I took a bite. It should be noted, I wanted to love them. Or, I wanted to love them. Don’t be mistaken, I’m not saying I outright disliked them – just that I’m not head-over-heels crazy for them either. And it’s not the beans – their taste just disappears into the chocolate. But there was the subtle undercurrent of something else going on in there. Something earthy. Something *too* healthy. Not sweet enough. Moist and chocolately, but not chewy, oozing, do-not-disturb bliss.

So the final verdict. Will I serve them my dinner party guests? No. Will I make them again?
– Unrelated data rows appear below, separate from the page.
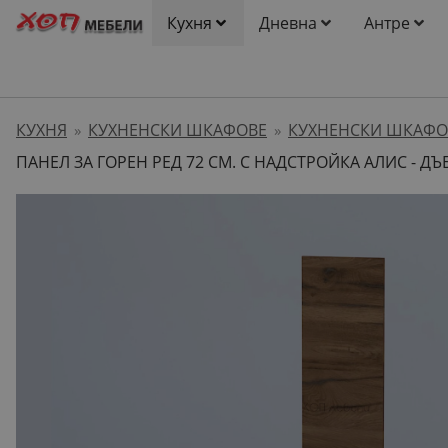
Кухня
Дневна
Антре
КУХНЯ
КУХНЕНСКИ ШКАФОВЕ
КУХНЕНСКИ ШКАФО
»
»
ПАНЕЛ ЗА ГОРЕН РЕД 72 СМ. С НАДСТРОЙКА АЛИС - Д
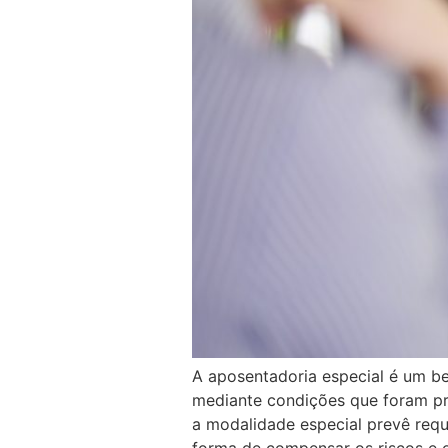
A aposentadoria especial é um be
mediante condições que foram pre
a modalidade especial prevê req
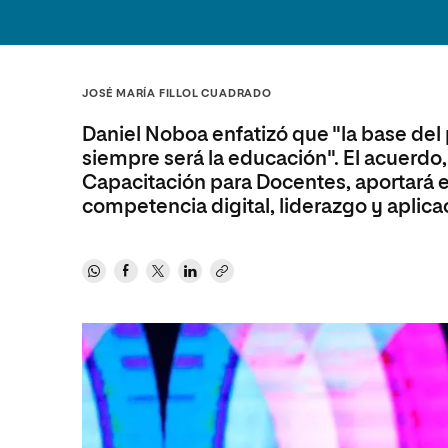
Diseño
Ingeniería y Tecnología
Ciencias P
Escuela de Humanidades
Ofici
Ciencias de la Salud
Diseño
Internacio
Inter
Normas de Organización y
Ciencias Sociales
Ciencias de la Salud
Funcionamiento
JOSÉ MARÍA FILLOL CUADRADO
Humanidades
Ciencias Sociales
Daniel Noboa enfatizó que "la base del 
Artes
Humanidades
siempre será la educación". El acuerdo
Música
Artes
Capacitación para Docentes, aportará es
competencia digital, liderazgo y aplicac
Música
Yes – from time to time, if I’m looking for a healthy dessert option or in need of a gluten-free gift for a friend – then yes*.

But you don’t have to take my word for it. With a few healthy reservations, I present:

Black Bean Browniesclose up black bean brownie

16 servings / approximately 125 calories per serving

  • 1 (15 ounce) can black beans, rinsed and drained
  • 3 eggs
  • 3 tablespoons canola oil
  • 1/2 cup Dutch-processed cocoa powder
  • 1 pinch salt
  • 1 teaspoon baking powder
  • 1 tablespoon vanilla extract
  • 3/4 cup white sugar
  • 1 teaspoon instant coffee (I used one of those little Starbucks Via instant coffee packets)
  • 1/2 cup chocolate chips


Preheat oven to 350 degrees. Lightly grease an 8×8 square baking dish. Combine all ingredients except for the chocolate chips in a blender; blend until smooth. Pour the mixture into the prepared baking dish. Sprinkle the chocolate chips over the top of the mixture.
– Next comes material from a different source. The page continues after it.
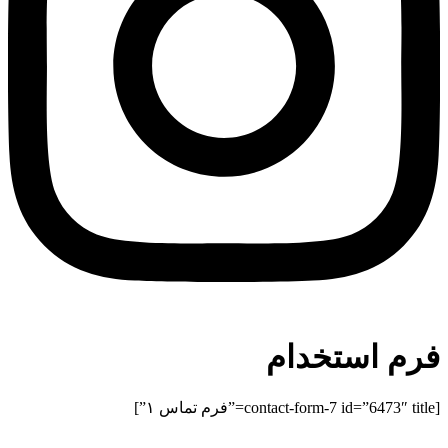
فرم استخدام
[contact-form-7 id=”6473″ title=”فرم تماس ۱”]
Bake in the preheated oven for approximately 30 minutes (the top will appear dry when done).

Let cool (about 15 minutes). Cut into 16 servings. Enjoy!

*A final note, lest any of the above commentary dissuade you from giving these BBB’s a go. I recently served them up to a group of daring friends, and they were smitten. Asking for more, begging for the recipe smitten. So, my not-quite-love regard for them might just be me. I do, admittedly, hold this particular dessert to an impossibly high standard – so I would urge you to give these a try before drawing any conclusions. As a wise friend once said, if brownies are the dessert equivalent of George Clooney (true!), then adding a little healthy substitution to the mix is like George in Birkenstocks. Nearly impossible to imagine. But, no matter how you slice it (and I really do hope you will), a pretty picture nonetheless.